Pour ne rien arranger, la nature des sols en milieu montagneux est généralement acide à très acide, ne favorisant pas la prolifération de nutriments dans lesquels pourraient piocher l’arbre pour se nourrir. Et parce que ces sols sont "intrinsèquement pauvres", il est aussi plus dur pour les organismes de protection des forêts d’intervenir. "On n’a pas beaucoup de solutions à apporter dans ces milieux", reconnaît Jean Claude Tissaux. Si ce n’est miser sur la sylviculture en favorisant l’arrivée de la pluie sur le sol grâce à la diminution de la densité d’arbres par hectare.
Malgré tout, il demeure pour le spécialiste "énormément d'incertitudes. A chaque fois qu'on va faire des régénérations naturelles ou des plantations, on est sur un cycle de au moins 80 ou 100 ans.

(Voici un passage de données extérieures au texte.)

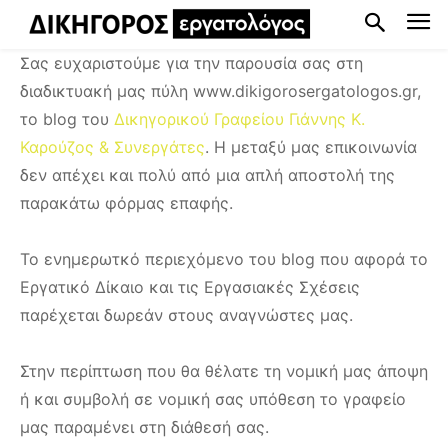
Σας ευχαριστούμε για την παρουσία σας στη
διαδικτυακή μας πύλη www.dikigorosergatologos.gr,
το blog του
Δικηγορικού Γραφείου Γιάννης Κ.
Καρούζος & Συνεργάτες
. Η μεταξύ μας επικοινωνία
δεν απέχει και πολύ από μια απλή αποστολή της
παρακάτω φόρμας επαφής.
Το ενημερωτκό περιεχόμενο του blog που αφορά το
Εργατικό Δίκαιο και τις Εργασιακές Σχέσεις
παρέχεται δωρεάν στους αναγνώστες μας.
Στην περίπτωση που θα θέλατε τη νομική μας άποψη
ή και συμβολή σε νομική σας υπόθεση το γραφείο
μας παραμένει στη διάθεσή σας.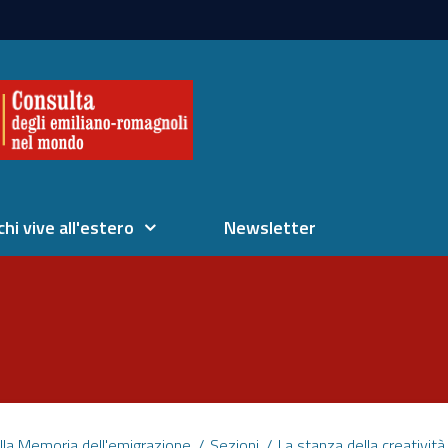
chi vive all'estero
Newsletter
lla Memoria dell'emigrazione
Sezioni
La stanza della creatività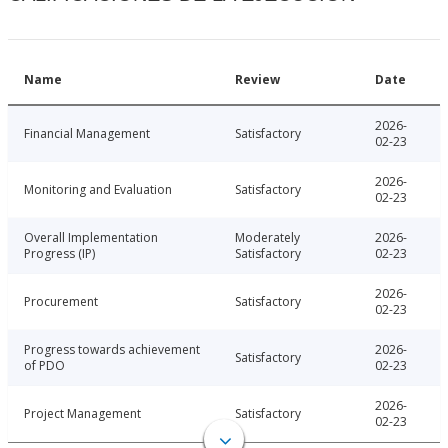
Name
Review
Date
2026-
Financial Management
Satisfactory
02-23
2026-
Monitoring and Evaluation
Satisfactory
02-23
Overall Implementation
Moderately
2026-
Progress (IP)
Satisfactory
02-23
2026-
Procurement
Satisfactory
02-23
Progress towards achievement
2026-
Satisfactory
of PDO
02-23
2026-
Project Management
Satisfactory
02-23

Notre seule quasi-certitude c’est qu’il n’y a pas de solution unique. Notre objectif, c'est de limiter la casse pour essayer de léguer aux générations futures des choses qui ont marché, mais avec une grande humilité."

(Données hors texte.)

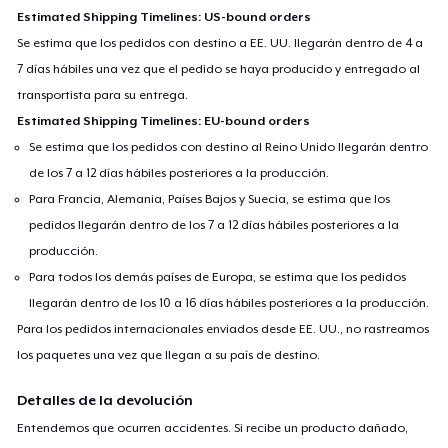
Estimated Shipping Timelines: US-bound orders
Se estima que los pedidos con destino a EE. UU. llegarán dentro de 4 a
7 días hábiles una vez que el pedido se haya producido y entregado al
transportista para su entrega.
Estimated Shipping Timelines: EU-bound orders
Se estima que los pedidos con destino al Reino Unido llegarán dentro
de los 7 a 12 días hábiles posteriores a la producción.
Para Francia, Alemania, Países Bajos y Suecia, se estima que los
pedidos llegarán dentro de los 7 a 12 días hábiles posteriores a la
producción.
Para todos los demás países de Europa, se estima que los pedidos
llegarán dentro de los 10 a 16 días hábiles posteriores a la producción.
Para los pedidos internacionales enviados desde EE. UU., no rastreamos
los paquetes una vez que llegan a su país de destino.
Detalles de la devolución
Entendemos que ocurren accidentes. Si recibe un producto dañado,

La réintroduction de l’épicéa menace les écosystèmes forestiers
Et avant d’y parvenir, il y a déjà eu quelques ratés. Notamment lorsque le scolyte, parasite dont la reproduction a été grandement favorisé par les épisodes de sécheresse ces vingt dernières années, a décimé les populations d’épicéas. Pour tenter de préserver l’espèce, l’épicéa a été réintroduit bien plus en altitude que dans son milieu naturel, notamment dans les forêts montagnardes neutrophiles désormais menacées. Car, selon le rapport, ces plantations forcées rendent justement l’écosystème plus vulnérable aux bouleversements de l’environnement.

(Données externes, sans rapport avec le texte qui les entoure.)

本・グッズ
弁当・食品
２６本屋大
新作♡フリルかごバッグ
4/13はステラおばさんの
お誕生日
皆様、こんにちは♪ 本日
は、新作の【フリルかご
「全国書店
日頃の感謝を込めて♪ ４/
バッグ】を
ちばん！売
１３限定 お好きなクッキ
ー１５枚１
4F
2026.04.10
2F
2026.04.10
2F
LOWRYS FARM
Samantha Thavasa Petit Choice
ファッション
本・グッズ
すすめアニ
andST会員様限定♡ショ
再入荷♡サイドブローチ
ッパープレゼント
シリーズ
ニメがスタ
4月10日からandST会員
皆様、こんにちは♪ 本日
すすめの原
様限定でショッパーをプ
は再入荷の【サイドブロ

Si l’épicéa, le hêtre ou le sapin étaient amenés à disparaître, les conséquences sur la biodiversité seraient dramatiques : "Peu importe l’espèce, c’est un effondrement de l'habitat, avec son cortège d'espèces structurantes. Dans ces cas-là, c’est au moins 50% de la biodiversité de l’écosystème qui disparaît". Malgré une réintroduction très débattue du Grand Tétras en avril 2024, la disparition des anciennes forêts montagneuses, qui constituaient pour cet oiseau fragile un refuge de tranquillité, semble avoir scellé son extinction.